The strategic application of scratch built bases to match some resin ones that you have run out of, especially if the amount you need is less then one packet of resin ones, will keep money in your pocket. I will also save you the headache of trying to work out what to use the, now excess, resin bases for.

Pre-cast bases such as the one on this Forgeworld Moderati need not be boring. A simple addition of some flock, in this case some snow flock, in addition to some strategic washes can really bring a little theme or story to life.
This guy and his two friends I use as objective markers. The theme is that they have just climbed out of the wreck of their steed and the oil and other hot fluids have stained the snow he is walking across. Simple little themes like this can be conveyed by strategic use of the base to create micro-dioramas.

In my last post I showed this guy. Here I have have used the light colours of the base to counter-balance the dark colours of the Skitari. Also the theme of ancient unexplored ruins presented by the design of the bases brings to mind the omnipresent background theme of the Adeptus Mechanicus searching ruins for lost STC fragments.

A close-up of one of the weapons platform sized resin bases from Dragonforge, the strategic use of symbols on bases can also add to the them of your army. If you regularly face a particular opponent or army you can add little bits of their icons and armour to your bases for a bit of fun. Both players could even use these like kill markings, adding one every time a mini "kills" a character or special unit. Just a little fun added into the game for everyone that can bring hobby back to rewarding those "Cool" moments that good gamers have during games.

Here are the rest of the bases ready to have Skitarii mounted on them, using the same set of resin bases for the whole army makes sense as no matter how incongruous the units are, the bases will tie the army together thematically. When doing this, especially if using the counter-balance of colours method, it is often a good idea to paint the bases separate from the minis. Barring any elaborate posed that require the minis to be on their bases, it can make the painting quicker as you need not worry so much about "not keeping to the lines."

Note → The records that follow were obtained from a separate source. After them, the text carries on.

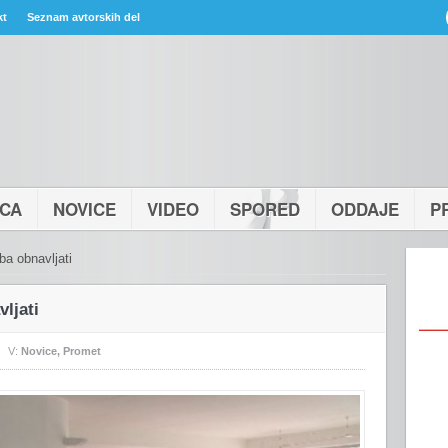
kt
Seznam avtorskih del
ICA
NOVICE
VIDEO
SPORED
ODDAJE
P
ba obnavljati
ljati
V:
Novice
,
Promet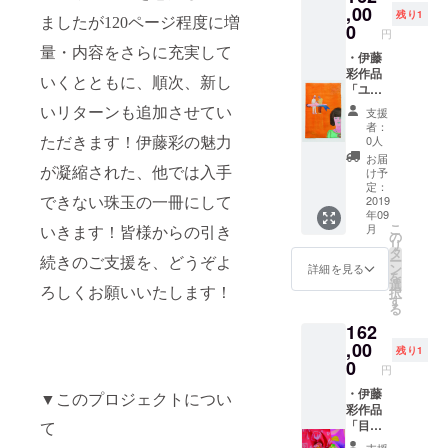
橘その
電線の
セージ
,00
動。国
す。 ③
残り1
ものの
ましたが
120
ページ程度に増
長さ
メール
内外の
0
ぷるっ
円
特徴を
2m30c
と次回
アー
ぷ
量・内容をさらに充実して
そのま
m・
の展覧
・伊藤
ティス
るっ！
んまゼ
ON/OFF
会を
彩作品
トとコ
の食感
いくとともに、順次、新し
リーに
スイッ
メール
「ユミ
ラボし
がたま
した、
チ有り
でご案
の過
た
らな
いリターンも追加させてい
支援
自信を
✻手作
内いた
去
ファッ
い。寒
者：
もって
りのた
しま
Yumi's
ション
0人
ただきます
！伊藤彩の魅力
天ジュ
ご提供
め１つ
す。
past 」
アイテ
レ
お届
できる
１つ多
50cm×
ムを制
が凝縮された、他では入手
け予
90g×12
商品で
少の違
33cm,
作し、
定：
個 伊藤
す。 ＊
いがご
2008,
2019
できない珠玉の一冊にして
高い評
農園の
みかん/
年09
ざいま
oil on
価を得
寒天
こ
きよみ/
月
いきます！皆様からの引き
す。 #
canvas
てい
の
ジュレ
リ
あまな
My
・サイ
る。
タ
は、
ー
つ/はっ
続きのご支援を、どうぞよ
cerami
ン付き
ン
詳細を見る
「手し
を
さく/だ
csとは
作品集
選
ぼり
択
ろしくお願いいたします！
いだい/
藤村大
・伊藤
す
100％
る
うめ
na-
彩から
ピュア
（各２
162
chan夫
のお礼
ジュー
個）
婦によ
メッ
,00
ス」を
残り1
るクリ
セージ
0
ベース
円
エイ
メール
にゼラ
ティブ
と次回
・伊藤
▼このプロジェクトについ
チンや
ペア。
の展覧
彩作品
ペクチ
て
power
会を
「目が
ンなど
of two
メール
とびで
を一切
支援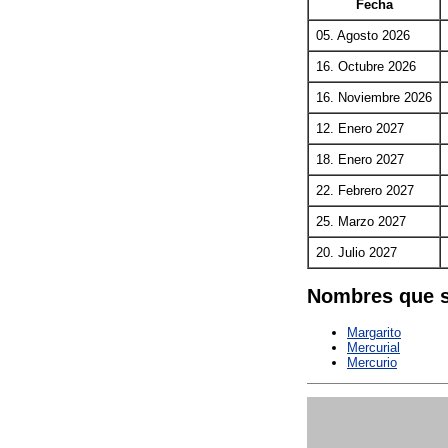
Fecha
05. Agosto 2026
16. Octubre 2026
16. Noviembre 2026
12. Enero 2027
18. Enero 2027
22. Febrero 2027
25. Marzo 2027
20. Julio 2027
Nombres que s
Margarito
Mercurial
Mercurio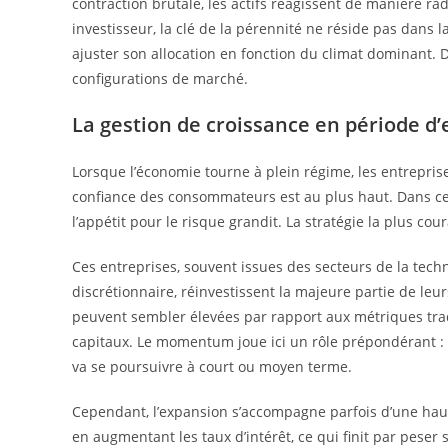
contraction brutale, les actifs réagissent de manière 
investisseur, la clé de la pérennité ne réside pas dans
ajuster son allocation en fonction du climat dominant.
configurations de marché.
La gestion de croissance en période 
Lorsque l’économie tourne à plein régime, les entrepris
confiance des consommateurs est au plus haut. Dans ce 
l’appétit pour le risque grandit. La stratégie la plus cou
Ces entreprises, souvent issues des secteurs de la tec
discrétionnaire, réinvestissent la majeure partie de leu
peuvent sembler élevées par rapport aux métriques tradit
capitaux. Le momentum joue ici un rôle prépondérant : 
va se poursuivre à court ou moyen terme.
Cependant, l’expansion s’accompagne parfois d’une haus
en augmentant les taux d’intérêt, ce qui finit par peser 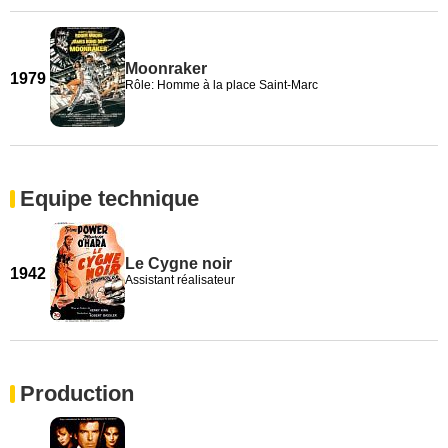
Moonraker
1979
Rôle: Homme à la place Saint-Marc
Equipe technique
Le Cygne noir
1942
Assistant réalisateur
Production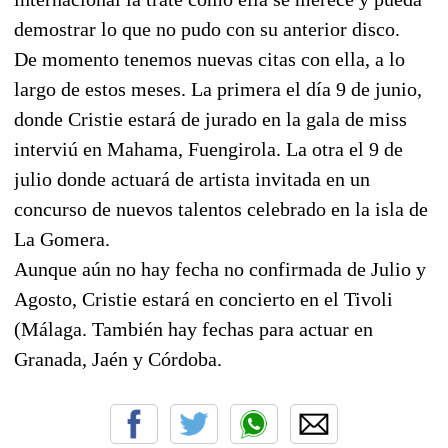
demostrar lo que no pudo con su anterior disco.
De momento tenemos nuevas citas con ella, a lo
largo de estos meses. La primera el día 9 de junio,
donde Cristie estará de jurado en la gala de miss
interviú en Mahama, Fuengirola. La otra el 9 de
julio donde actuará de artista invitada en un
concurso de nuevos talentos celebrado en la isla de
La Gomera.
Aunque aún no hay fecha no confirmada de Julio y
Agosto, Cristie estará en concierto en el Tivoli
(Málaga. También hay fechas para actuar en
Granada, Jaén y Córdoba.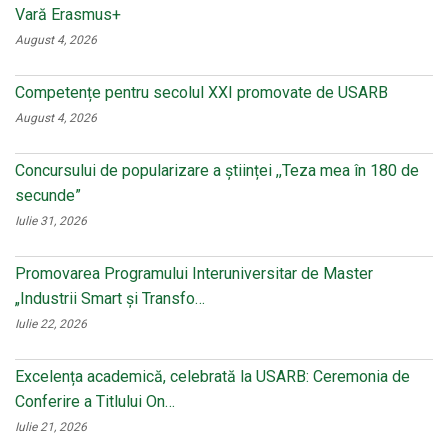
Vară Erasmus+
August 4, 2026
Competențe pentru secolul XXI promovate de USARB
August 4, 2026
Concursului de popularizare a științei ,,Teza mea în 180 de
secunde”
Iulie 31, 2026
Promovarea Programului Interuniversitar de Master
„Industrii Smart și Transfo…
Iulie 22, 2026
Excelența academică, celebrată la USARB: Ceremonia de
Conferire a Titlului On…
Iulie 21, 2026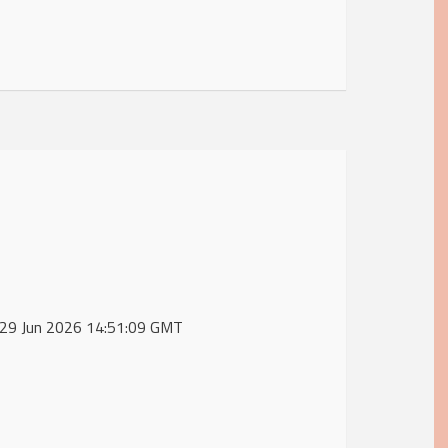
n, 29 Jun 2026 14:51:09 GMT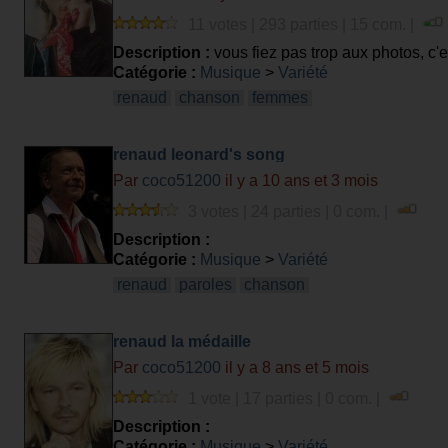
11 votes | 293 parties | 15 com. |
Description :
vous fiez pas trop aux photos, c'est
Catégorie :
Musique
>
Variété
renaud
chanson
femmes
renaud leonard's song
Par
coco51200
il y a 10 ans et 3 mois
3 votes | 24 parties | 0 com. |
Description :
Catégorie :
Musique
>
Variété
renaud
paroles
chanson
renaud la médaille
Par
coco51200
il y a 8 ans et 5 mois
1 vote | 17 parties | 0 com. |
Description :
Catégorie :
Musique
>
Variété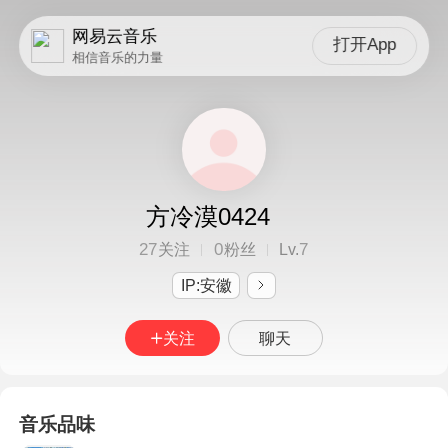
网易云音乐
打开App
相信音乐的力量
方冷漠0424
27
0
7
关注
粉丝
Lv.
IP:安徽
关注
聊天
音乐品味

Lastly here is a group shot of my Thousand Sons Army. This is diametrically opposed in how the army is themed to the last example. Here the theme of the miniatures has dictated the choice of both the force composition and the bases. Theme armies like this, and any cult army is especially susceptible to this path, are built around the colour scheme and army choices. However, in keeping with the sorcerous theme, the bases have been basically sanded and painted in dark browns and blacks to represent land blasted by the unnatural energies of the warp.


So I leave you with a few tips and things to ponder about theme and armies. Hope you enjoy.
A big thanks to Ron for sending this topic out as I had been thinking about this for a while and wondered if I should write it down.

A also want to apologise for the poor quality of some of the pictures in this post, my digital camera's auto focus was playing up today, I may have to get it looked at.